### Work to be completed
Beginning at the line with "Mask every instance" in the records below, return each line up to and including the last, exactly as it stands, but not the pictures.

[Stored data]
- Opening Delimiter -

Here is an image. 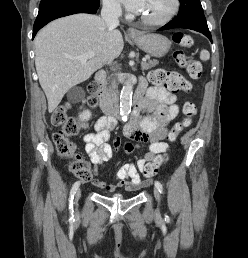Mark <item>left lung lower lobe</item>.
<instances>
[{
	"label": "left lung lower lobe",
	"instance_id": "1",
	"mask_svg": "<svg viewBox=\"0 0 248 258\" xmlns=\"http://www.w3.org/2000/svg\"><path fill=\"white\" fill-rule=\"evenodd\" d=\"M173 28H186L198 31L208 37L212 42L204 13H197L186 18L175 17L172 21L161 27L159 30H168Z\"/></svg>",
	"mask_w": 248,
	"mask_h": 258
}]
</instances>
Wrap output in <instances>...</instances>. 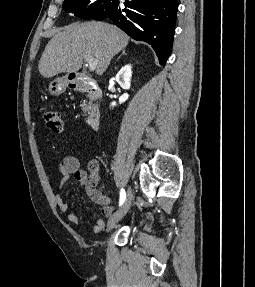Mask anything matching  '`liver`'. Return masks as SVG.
I'll return each mask as SVG.
<instances>
[{
	"label": "liver",
	"mask_w": 255,
	"mask_h": 287,
	"mask_svg": "<svg viewBox=\"0 0 255 287\" xmlns=\"http://www.w3.org/2000/svg\"><path fill=\"white\" fill-rule=\"evenodd\" d=\"M48 42L39 62L38 70L44 78H53L62 72H78L83 58L93 56L98 60V76L106 72L113 56L124 50L129 36L122 30L104 22H84L62 28Z\"/></svg>",
	"instance_id": "liver-1"
}]
</instances>
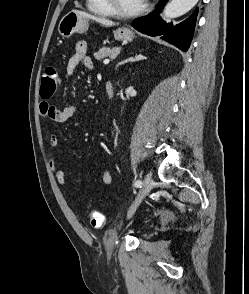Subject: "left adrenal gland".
<instances>
[{
    "label": "left adrenal gland",
    "mask_w": 249,
    "mask_h": 294,
    "mask_svg": "<svg viewBox=\"0 0 249 294\" xmlns=\"http://www.w3.org/2000/svg\"><path fill=\"white\" fill-rule=\"evenodd\" d=\"M146 59L145 56L141 55V54H136L135 56L133 57H129L128 59H125L124 61H121L120 63H118L117 67H119L120 65H123L125 63H128V62H135V61H139V60H144Z\"/></svg>",
    "instance_id": "obj_1"
}]
</instances>
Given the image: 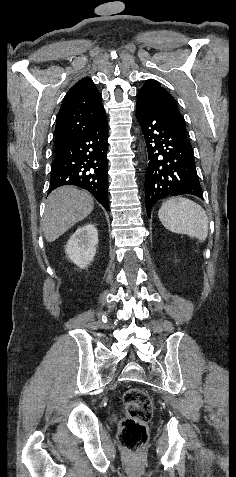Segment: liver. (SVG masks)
<instances>
[{
	"instance_id": "6515ba94",
	"label": "liver",
	"mask_w": 236,
	"mask_h": 477,
	"mask_svg": "<svg viewBox=\"0 0 236 477\" xmlns=\"http://www.w3.org/2000/svg\"><path fill=\"white\" fill-rule=\"evenodd\" d=\"M94 208L93 197L73 186H62L50 193L43 217V233L48 242H53L79 221L86 218Z\"/></svg>"
}]
</instances>
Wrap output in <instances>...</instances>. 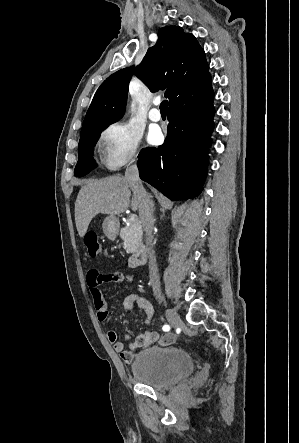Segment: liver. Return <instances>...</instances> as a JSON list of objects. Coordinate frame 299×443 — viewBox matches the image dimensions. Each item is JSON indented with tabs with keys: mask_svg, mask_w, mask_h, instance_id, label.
Segmentation results:
<instances>
[{
	"mask_svg": "<svg viewBox=\"0 0 299 443\" xmlns=\"http://www.w3.org/2000/svg\"><path fill=\"white\" fill-rule=\"evenodd\" d=\"M129 181L119 175L100 180H89L80 189L75 202V222L80 237H84L91 220L98 214L120 215L130 206L139 208V201L133 194Z\"/></svg>",
	"mask_w": 299,
	"mask_h": 443,
	"instance_id": "6515ba94",
	"label": "liver"
}]
</instances>
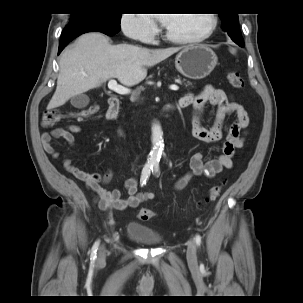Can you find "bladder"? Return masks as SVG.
<instances>
[{
  "label": "bladder",
  "mask_w": 303,
  "mask_h": 303,
  "mask_svg": "<svg viewBox=\"0 0 303 303\" xmlns=\"http://www.w3.org/2000/svg\"><path fill=\"white\" fill-rule=\"evenodd\" d=\"M127 236L148 246H156L164 241L163 236L148 226L137 222H131L128 224Z\"/></svg>",
  "instance_id": "31cf9c89"
}]
</instances>
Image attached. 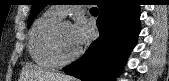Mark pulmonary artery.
<instances>
[{
  "instance_id": "obj_1",
  "label": "pulmonary artery",
  "mask_w": 169,
  "mask_h": 81,
  "mask_svg": "<svg viewBox=\"0 0 169 81\" xmlns=\"http://www.w3.org/2000/svg\"><path fill=\"white\" fill-rule=\"evenodd\" d=\"M52 9L59 13L62 17H64L70 10L68 6H54Z\"/></svg>"
}]
</instances>
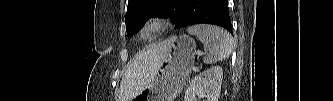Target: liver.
<instances>
[{"label":"liver","mask_w":333,"mask_h":101,"mask_svg":"<svg viewBox=\"0 0 333 101\" xmlns=\"http://www.w3.org/2000/svg\"><path fill=\"white\" fill-rule=\"evenodd\" d=\"M167 50L166 41L138 53L130 62L120 84L119 101H131L156 75Z\"/></svg>","instance_id":"6515ba94"}]
</instances>
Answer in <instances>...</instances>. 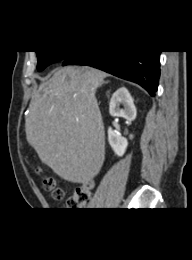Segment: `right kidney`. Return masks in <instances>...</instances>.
Segmentation results:
<instances>
[{
	"label": "right kidney",
	"mask_w": 192,
	"mask_h": 260,
	"mask_svg": "<svg viewBox=\"0 0 192 260\" xmlns=\"http://www.w3.org/2000/svg\"><path fill=\"white\" fill-rule=\"evenodd\" d=\"M123 105V108H120ZM109 113L113 117H122L131 122L136 118L137 111L129 91L125 87L119 88L113 95L109 104ZM132 138V135L130 136ZM108 141L117 156H123L128 141L117 134L111 127L108 129Z\"/></svg>",
	"instance_id": "ca27d5eb"
}]
</instances>
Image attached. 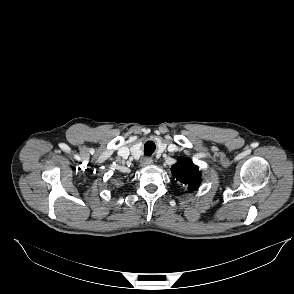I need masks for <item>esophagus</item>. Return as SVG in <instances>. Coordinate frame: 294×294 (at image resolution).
<instances>
[{
    "mask_svg": "<svg viewBox=\"0 0 294 294\" xmlns=\"http://www.w3.org/2000/svg\"><path fill=\"white\" fill-rule=\"evenodd\" d=\"M152 164H153V159L152 158L146 157V158H144L142 160V165L143 166H149V165H152Z\"/></svg>",
    "mask_w": 294,
    "mask_h": 294,
    "instance_id": "1",
    "label": "esophagus"
}]
</instances>
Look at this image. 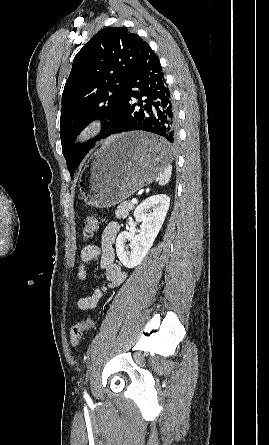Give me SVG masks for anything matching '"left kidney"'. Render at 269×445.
I'll return each mask as SVG.
<instances>
[{
    "label": "left kidney",
    "instance_id": "5707ae66",
    "mask_svg": "<svg viewBox=\"0 0 269 445\" xmlns=\"http://www.w3.org/2000/svg\"><path fill=\"white\" fill-rule=\"evenodd\" d=\"M169 205L170 198L158 194L147 198L135 209V220L141 222L139 234L121 232L116 239V253L125 267H136L147 255L164 223ZM127 241L131 243L130 251L125 244Z\"/></svg>",
    "mask_w": 269,
    "mask_h": 445
}]
</instances>
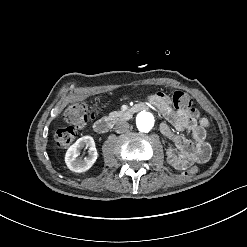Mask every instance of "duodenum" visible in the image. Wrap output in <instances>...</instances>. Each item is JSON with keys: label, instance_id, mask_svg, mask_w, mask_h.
Returning <instances> with one entry per match:
<instances>
[{"label": "duodenum", "instance_id": "410a0bca", "mask_svg": "<svg viewBox=\"0 0 247 247\" xmlns=\"http://www.w3.org/2000/svg\"><path fill=\"white\" fill-rule=\"evenodd\" d=\"M148 107L145 104H136L129 109L125 110L121 115L125 118H129L134 112L141 111V110H147ZM114 124L113 118H102L97 121H95L93 127L95 132L97 133H106L110 131Z\"/></svg>", "mask_w": 247, "mask_h": 247}]
</instances>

- Closing Delimiter -

### Response below
Mask every instance of "duodenum" visible in the image. Wrap output in <instances>...</instances>. Each item is JSON with keys: label, instance_id, mask_svg, mask_w, mask_h.
Returning <instances> with one entry per match:
<instances>
[{"label": "duodenum", "instance_id": "410a0bca", "mask_svg": "<svg viewBox=\"0 0 247 247\" xmlns=\"http://www.w3.org/2000/svg\"><path fill=\"white\" fill-rule=\"evenodd\" d=\"M148 107L145 104H136L129 109L125 110L121 115L125 118H129L134 112L141 111V110H147ZM114 124L113 118H102L97 121H95L93 127L95 132L97 133H106L110 131Z\"/></svg>", "mask_w": 247, "mask_h": 247}]
</instances>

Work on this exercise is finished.